Saved data entries:
■ ■ ■

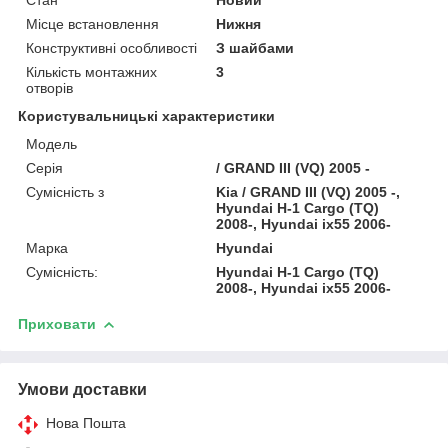
Місце встановлення
Нижня
Конструктивні особливості
З шайбами
Кількість монтажних
3
отворів
Користувальницькі характеристики
Модель
Серія
/ GRAND III (VQ) 2005 -
Сумісність з
Kia / GRAND III (VQ) 2005 -,
Hyundai H-1 Cargo (TQ)
2008-, Hyundai ix55 2006-
Марка
Hyundai
Сумісність:
Hyundai H-1 Cargo (TQ)
2008-, Hyundai ix55 2006-
Приховати
Умови доставки
Нова Пошта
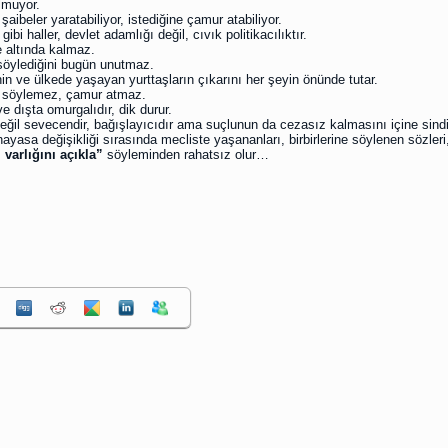
lmuyor.
 şaibeler yaratabiliyor, istediğine çamur atabiliyor.
bi haller, devlet adamlığı değil, cıvık politikacılıktır.
 altında kalmaz.
söylediğini bugün unutmaz.
in ve ülkede yaşayan yurttaşların çıkarını her şeyin önünde tutar.
n söylemez, çamur atmaz.
e dışta omurgalıdır, dik durur.
eğil sevecendir, bağışlayıcıdır ama suçlunun da cezasız kalmasını içine sind
ayasa değişikliği sırasında mecliste yaşananları, birbirlerine söylenen sözler
 varlığını açıkla”
söyleminden rahatsız olur…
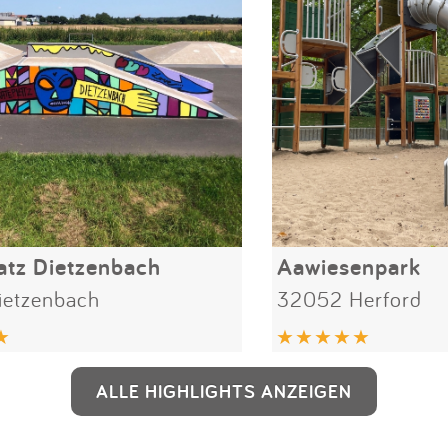
atz Dietzenbach
Aawiesenpark
ietzenbach
32052 Herford
ALLE HIGHLIGHTS ANZEIGEN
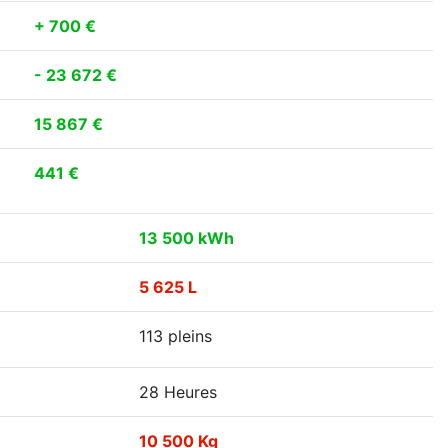
+ 700 €
- 23 672 €
15 867 €
441 €
13 500 kWh
5 625 L
113 pleins
28 Heures
10 500 Kg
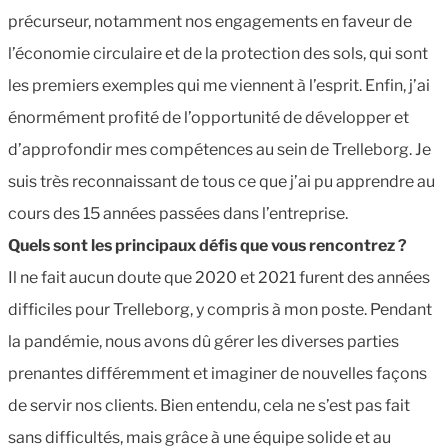
précurseur, notamment nos engagements en faveur de
l’économie circulaire et de la protection des sols, qui sont
les premiers exemples qui me viennent à l’esprit. Enfin, j’ai
énormément profité de l’opportunité de développer et
d’approfondir mes compétences au sein de Trelleborg. Je
suis très reconnaissant de tous ce que j’ai pu apprendre au
cours des 15 années passées dans l’entreprise.
Quels sont les principaux défis que vous rencontrez ?
Il ne fait aucun doute que 2020 et 2021 furent des années
difficiles pour Trelleborg, y compris à mon poste. Pendant
la pandémie, nous avons dû gérer les diverses parties
prenantes différemment et imaginer de nouvelles façons
de servir nos clients. Bien entendu, cela ne s’est pas fait
sans difficultés, mais grâce à une équipe solide et au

■ ■ ■

* Action item *
Could you reproduce, exactly, every line above from the line with "l’économie circulaire et" to the line with "cours des 15", and no other line? Both ends count.

* Solution to the exercise *
l’économie circulaire et de la protection des sols, qui sont
les premiers exemples qui me viennent à l’esprit. Enfin, j’ai
énormément profité de l’opportunité de développer et
d’approfondir mes compétences au sein de Trelleborg. Je
suis très reconnaissant de tous ce que j’ai pu apprendre au
cours des 15 années passées dans l’entreprise.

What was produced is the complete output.